2. As of acute pain, under the image of a sword, smooth on the surface, with a keen double edge to wound.

3. As fatal. The harlot beckons her guests as it were down the deathful way, to sheol, to Hades, the kingdom of the dead.

4. They have no good result. Ver. 6, correctly rendered, says, "She measures not the path of life; her tracks are roving, she knows not whither." The picture of a life which can give no account of itself, cannot justify itself to reason, and comes to a brutish end.

IV. THE REMOTER CONSEQUENCES OF VICE. (Vers. 7-13.) A gloomy vista opens, in prospect of which the warning is urgently renewed (vers. 7, 8).

1. The exposure of the detected adulterer. (Ver. 9.) He exchanges honour and repute for public shame, loses his life at the hands of the outraged husband, or becomes his slave (comp. Proverbs 6:34).

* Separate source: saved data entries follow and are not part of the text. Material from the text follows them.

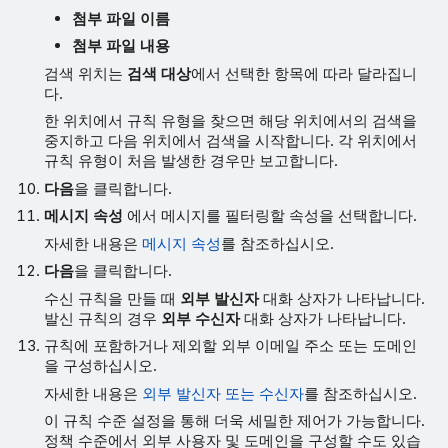
첨부 파일 이름
첨부 파일 내용
검색 위치는
검색 대상
에서 선택한 항목에 따라 달라집니
다.
한 위치에서 규칙 유형을 찾으면 해당 위치에서의 검색을
중지하고 다음 위치에서 검색을 시작합니다. 각 위치에서
규칙 유형이 처음 발생한 경우만 보고합니다.
다음
을 클릭합니다.
메시지 속성
에서 메시지를 필터링할 속성을 선택합니다.
자세한 내용은
메시지 속성
를 참조하십시오.
다음
을 클릭합니다.
수신 규칙을 만들 때
외부 발신자
대화 상자가 나타납니다.
발신 규칙의 경우
외부 수신자
대화 상자가 나타납니다.
규칙에 포함하거나 제외할 외부 이메일 주소 또는 도메인
을 구성하십시오.
자세한 내용은
외부 발신자 또는 수신자
를 참조하십시오.
이 규칙 수준 설정을 통해 더욱 세밀한 제어가 가능합니다.
정책 수준에서 외부 사용자 및 도메인을 구성할 수도 있습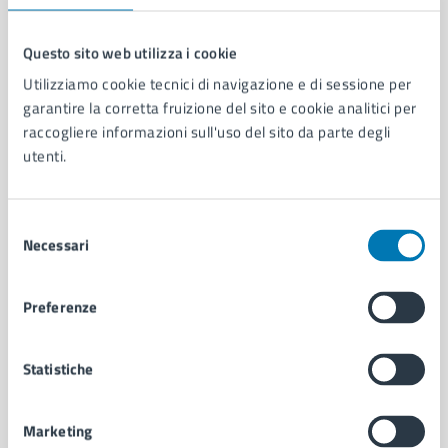
Questo sito web utilizza i cookie
Utilizziamo cookie tecnici di navigazione e di sessione per
Comune di Napoli
garantire la corretta fruizione del sito e cookie analitici per
raccogliere informazioni sull'uso del sito da parte degli
AMMINISTRAZIONE
utenti.
Aree amministrative
Organi di governo
Selezione
Municipalità
Necessari
del
Uffici
consenso
Enti e fondazioni
Politici
Preferenze
Personale amministrativo
Documenti e dati
Statistiche
Intranet, posta aziendale e protocollo
Marketing
CATEGORIE DI SERVIZIO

2. The loss of property. (Ver. 10.) The punishment of adultery under the Law was stoning (Leviticus 20:10; Deuteronomy 22:22, sqq.). Possibly this might be commuted into the forfeiture of goods and enslavement to the injured husband.

3. Remorse. (Vers. 11-14.) Last and worst of all inflictions, from the Divine hand, immediately. In the last stage of consumption the victim of lust groans forth his unavailing sorrow. Remorse, the fearful counterpart of self-respect, is the mind turning upon itself, internal discord replacing the harmony God made. The sufferer accuses himself of hatred to light, contempt of rebuke, of disobedience to voices that were authoritative, of deafness to warning. No external condemnation is ever passed on a man which his own conscience has not previously ratified. Remorse is the last witness to Wisdom and her claims. To complete the picture, the miserable man is represented as reflecting that he all but felt into the doom of the public condemnation and the public execution (ver. 14). - J.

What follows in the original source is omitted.